> **What needs to be done**
Print, exactly and with no pictures, the line containing "dossier.japan" and each line after it to the end of the entries below.

(Dataset entries)
____

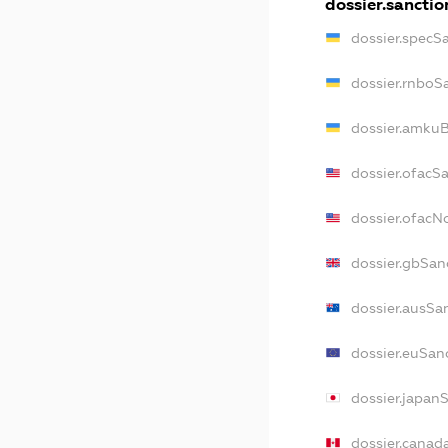
dossier.sanctio
dossier.specS
dossier.rnboS
dossier.amkuB
dossier.ofacS
dossier.ofac
dossier.gbSan
dossier.ausSa
dossier.euSan
dossier.japan
dossier.canad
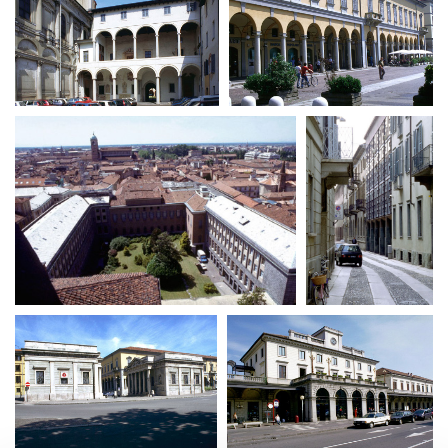
Short Film Fund
Torino Film Festival
David di Donatello
PRODUCTION GUIDE
Nastri d’Argento
Società di produzione
Premio Solinas
Strutture di servizio
Professionisti
STRUMENTI
Attrici-Attori
Location - Accedi al tuo
Beginners
profilo
Location - Nuovo utente
LOCATION GUIDE
Newsletter
Lavora con noi
FILM DATABASE
Stage - Tirocini - Scuola e
Lavoro
Elenco Operatori Economici
BOOK DATABASE
per affidamento lavori in
economia
NEWS
CASTING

____

> **Your solution**
dossier.japan
dossier.canad
Short Film Fund
Torino Film Festival
David di Donatello
PRODUCTION GUIDE
Nastri d’Argento
Società di produzione
Premio Solinas
Strutture di servizio
Professionisti
STRUMENTI
Attrici-Attori
Location - Accedi al tuo
Beginners
profilo
Location - Nuovo utente
LOCATION GUIDE
Newsletter
Lavora con noi
FILM DATABASE
Stage - Tirocini - Scuola e
Lavoro
Elenco Operatori Economici
BOOK DATABASE
per affidamento lavori in
economia
NEWS
CASTING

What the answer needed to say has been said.